Erfolgsgeschichte

Erfolgsgeschichte: Herr K. D. S.

Als Herr S. am 4. Oktober 2023 nach einem langen Krankenhausaufenthalt in unsere pflegerische Betreuung kam, war sein Zustand kritisch. Nach einer myasthenen Krise, die zu einem Atemversagen geführt hatte, wurde über ein Tracheostoma invasiv beatmet. Sein Allgemeinzustand war stark eingeschränkt, und er war in hohem Maße auf das Beatmungsgerät sowie unsere Pflege angewiesen. Die Prognosen waren vorsichtig – doch Herr S. besaß einen starken Willen, und wir hatten das Fachwissen und die Motivation, ihn auf seinem Weg zu unterstützen.

Sonniger Tag, Mann im Rollstuhl.

Der Weg zur Selbstständigkeit

Unser Ziel war es, Herrn S. schrittweise von der Beatmung zu entwöhnen, seine Atemmuskulatur zu stärken, ihn zu mobilisieren und ihm die Rückkehr in ein selbstbestimmtes Leben zu ermöglichen. Gemeinsam mit Ärzten und Therapeuten entwickelten wir einen individuellen Pflege- und Weaning-Plan.

Anfangs konnte Herr S. nur wenige Atemzüge selbstständig machen. Er war selten entblockt und konnte kaum sprechen. Doch dank der gezielten interdisziplinären Zusammenarbeit zwischen Therapeuten und Pflegeteam konnten wir die Phasen, in denen er ohne Beatmungsgerät und Trachealkanülenblockung auskam, stetig verlängern. Ein besonderes Erfolgserlebnis für ihn war der Moment, als er endlich wieder klar sprechen konnte. Voller Freude rief er sofort seine Ehefrau an, um ihr von diesem bedeutenden Fortschritt zu berichten.

Durch regelmäßige Mobilisation, Atemtraining und Kräftigungsübungen gewann Herr S. zunehmend an Kraft und Eigenständigkeit zurück. Dabei spielte auch der mentale Aspekt eine entscheidende Rolle – mit Motivation, Zuspruch und seinem eigenen unerschütterlichen Willen kämpfte er sich Stück für Stück ins Leben zurück.

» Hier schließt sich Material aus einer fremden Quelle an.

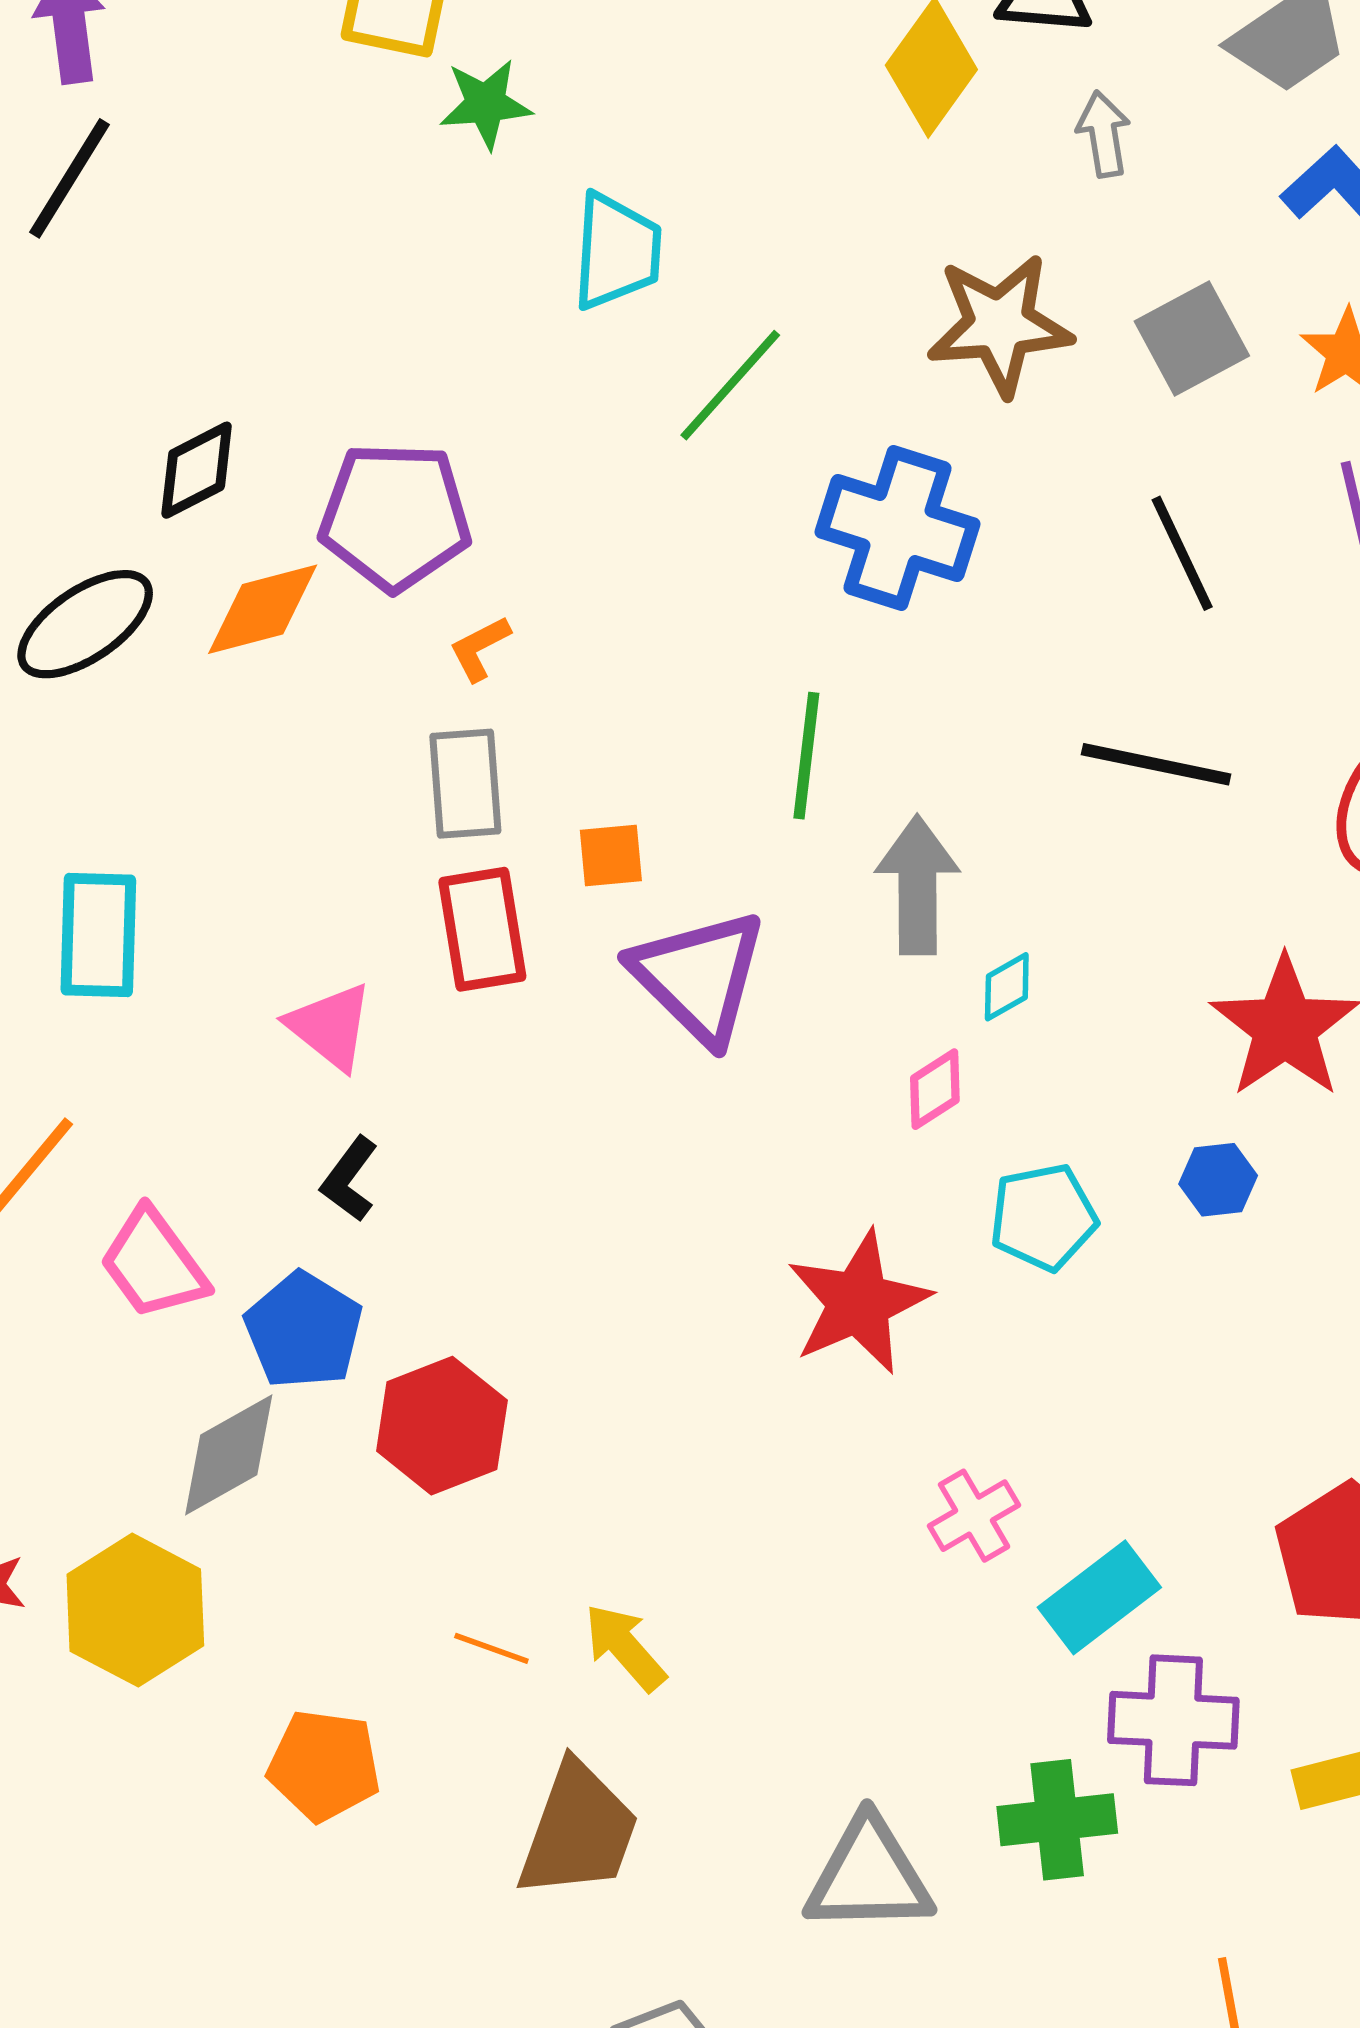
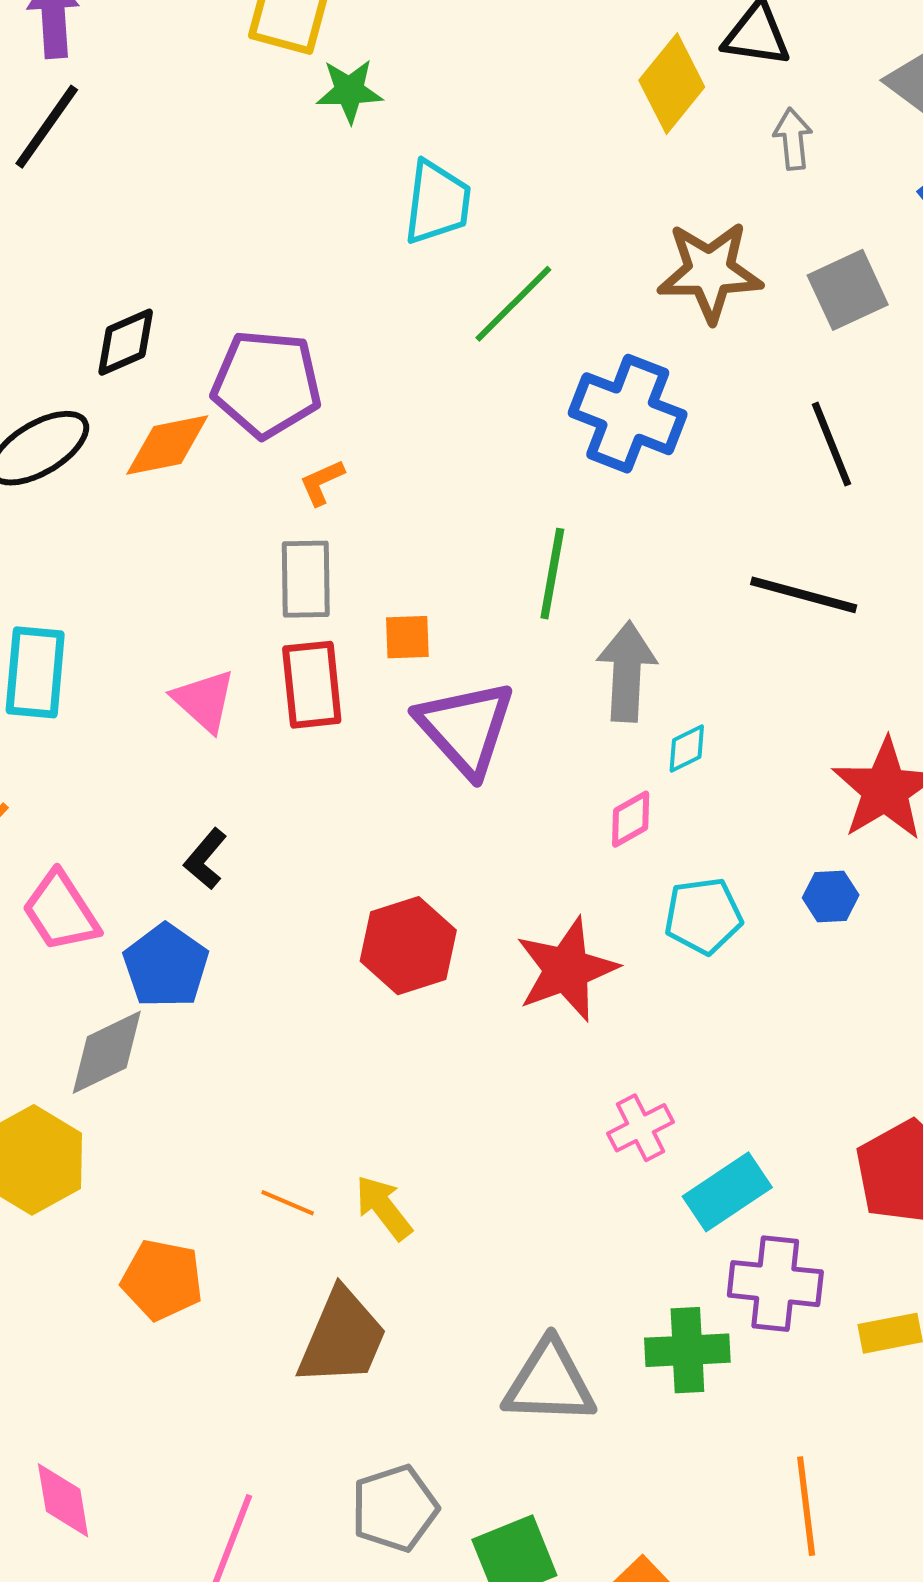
pink triangle: (330, 1026) -> (204, 700), moved
red hexagon: (442, 1426) -> (408, 946), moved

Mann und Hund zwischen Gewächshäusern.

Der entscheidende Durchbruch

Nach mehreren Wochen intensiver Betreuung – mit Höhen und Tiefen – war es endlich so weit: Herr S. konnte über längere Zeiträume vollständig eigenständig atmen. Auch seine Selbstversorgung verbesserte sich zunehmend. Zwar benötigte er gelegentlich noch Unterstützung durch das Beatmungsgerät, wenn seine Erkrankung ihn kurzfristig zurückwarf, doch insgesamt machte er stetige Fortschritte.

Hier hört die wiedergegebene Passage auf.